For Red Hat-based distributions (like CentOS)

sudo yum install jq

This command utilizes the YUM package manager, which is default for Red Hat-based systems, to install jq.

For macOS (using Homebrew)

If you don’t have Homebrew installed, you can get it from https://brew.sh/.

brew install jq

By executing the above command, you install jq with ease.

 

Basic Syntax

jq operates as a filter, taking input and producing output based on the filter applied. Here’s a breakdown of the basic syntax:

echo '[JSON INPUT]' | jq '[FILTER]'

In this model, the JSON data (either from a file, an API response, or a direct echo command) is piped into jq, and the filter modifies or queries the JSON.

 

Reading JSON

Sometimes, you just need to visualize the entire JSON structure, especially when it’s compressed or in a single line.

echo '{"users":[{"name":"Alice","age":29},{"name":"Bob","age":34}]}' | jq .

Output:

{
  "users": [
    {
      "name": "Alice",
      "age": 29
    },
    {
      "name": "Bob",
      "age": 34
    }
  ]
}

Simply using the . filter will output the entire JSON, formatted for readability.

Get specific key

You can specify the name after the dot to extract a specific key or value.

Consider the following JSON:

{
  "id": 101,
  "title": "System Admin"
}

Command:

echo 'JSON' | jq '.title'

Output:

"System Admin"

This extracts and displays the value associated with the title key.

Print nested key

Navigating nested JSON structures requires a path-like syntax.

Consider the following JSON:

{
  "employee": {
    "name": "Eve",
    "details": {
      "position": "Developer",
      "years_of_experience": 3
    }
  }
}

Command:

echo 'JSON' | jq '.employee.details.position'

Output:

"Developer"

By following the nested path, .employee.details.position, you can extract deeply nested keys with precision.

 

jq Filtration

One of jq’s strengths is its powerful filtration capabilities.

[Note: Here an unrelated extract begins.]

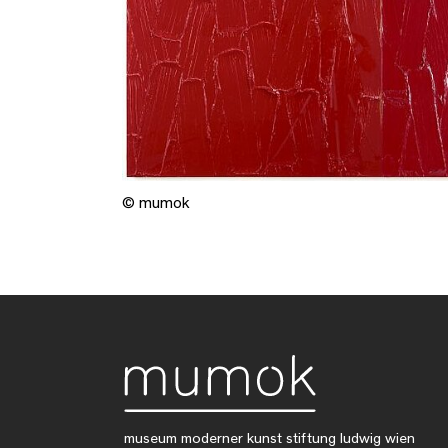
© mumok
museum moderner kunst stiftung ludwig wien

Let’s explore some advanced filtering techniques:

Indexing

Arrays in JSON are zero-indexed. That means the first element is accessed with [0], the second with [1], and so on.

Consider the following JSON:

{
  "colors": ["red", "blue", "green", "yellow"]
}

Command:

echo 'JSON' | jq '.colors[1]'

Output:

"blue"

Slicing

Slicing allows you to extract a portion of an array, based on indices.

echo 'JSON' | jq '.colors[1:3]'

Output:

[ "blue",  "green"]

The slice [1:3] grabs elements starting from index 1 and goes up to (but doesn’t include) index 3.

Array iteration

To apply a filter or transformation to each element in an array, use [].

echo 'JSON' | jq '.colors[]'

Output:

"red"
"blue"
"green"
"yellow"

This iterates over the array, printing each item on a new line.

Filter with multiple conditions

You can combine filters to make more specific queries.

Consider the following JSON:

{
  "employees": [
    {"name": "Adam", "role": "developer", "years": 2},
    {"name": "Beth", "role": "designer", "years": 5},
    {"name": "Carl", "role": "developer", "years": 4}
  ]
}

Command:

echo 'JSON' | jq '.employees[] | select(.role == "developer" and .years > 3)'

Output:

{
  "name": "Carl",
  "role": "developer",
  "years": 4
}

Here, you’re selecting developers with more than 3 years of experience.

Negative selection

You can exclude specific items by negating selection using != .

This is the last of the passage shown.